In your assessment, can you say your kind of business have been accepted by the strata of the society? And what aspects of operations need to be improved upon?

Yes! We have seen a positive response to our products as our Lekki Nanos have pretty much sold out even during the uncertainty of 2020. We only opened up for sale immediately after the lockdown was over and we have thus far achieved 75% cash backed sale commitment. This product is for everyone. If you do not have one in your portfolio then we really do not understand your investment philosophy. It is a needed product whether you are in the Diaspora and need an aparthotel styled property or you are a domestic investor needing yielding assets or you are family man looking for an attractively priced, properly operated space or gift item for your loved ones or a co-living experience.

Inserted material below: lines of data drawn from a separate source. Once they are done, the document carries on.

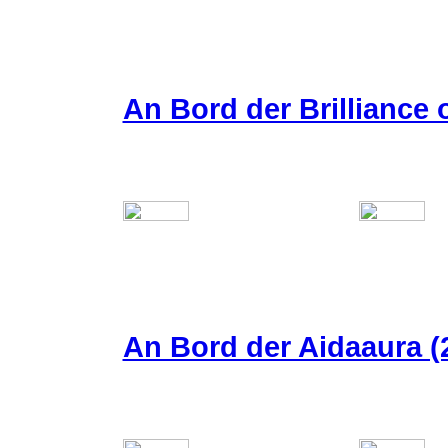
An Bord der Brilliance 
An Bord der Aidaaura (2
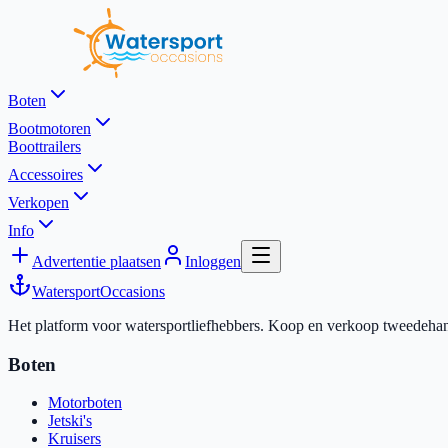
Boten
Bootmotoren
Boottrailers
Accessoires
Verkopen
Info
Advertentie plaatsen
Inloggen
Watersport
Occasions
Het platform voor watersportliefhebbers. Koop en verkoop tweedehands
Boten
Motorboten
Jetski's
Kruisers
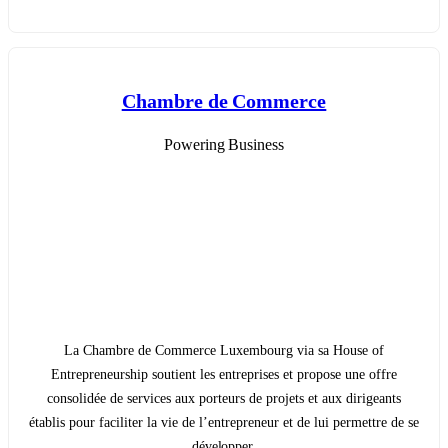
Chambre de Commerce
Powering Business
La Chambre de Commerce Luxembourg via sa House of
Entrepreneurship soutient les entreprises et propose une offre
consolidée de services aux porteurs de projets et aux dirigeants
établis pour faciliter la vie de l’entrepreneur et de lui permettre de se
développer.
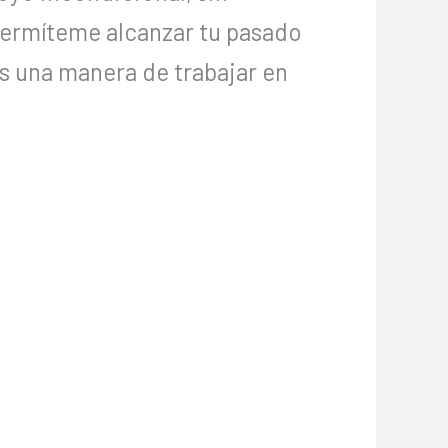
permíteme alcanzar tu pasado
s una manera de trabajar en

This gives us confidence that people understand the value of what we are building. Though we have achieved a lot within a short period, these businesses are still young and learning. We are optimistic that operationally we will continue to improve efficiency and speed in delivering for our customers and investors.

How’s your human capital?

We believe in family first and foremost, our team structure is lean, but hungry and our posture is can do. We are like a pack of wolves! We are collaborative in nature both internally and externally. We have assembled a strong team with a variety of experiences within the various sectors and have taken steps to ensure continued human development with our team. Many of our staff started with us in 2013 are still here dedicated to growing the brand and what it stands for, taking the lessons learned and rolling them into our new product lines.

What’s Purple Group’s unique selling point?

Our young and vibrant team. Our versatility and flexibility is a key selling point. Our focus spreads across different but related sectors, allowing our investors to spread their risk across different locations and sectors. Our retailers are prioritised as our partners and are consumers are recognised.

Looking into the future, where do you see Purple in the next five years?

We see ourselves as a household name, not just for our brick and mortar, but via our online platforms and our retail drive. We are positioning Purple to be the Grit of Nigeria and the Simon of Africa at large. Our story is still being written.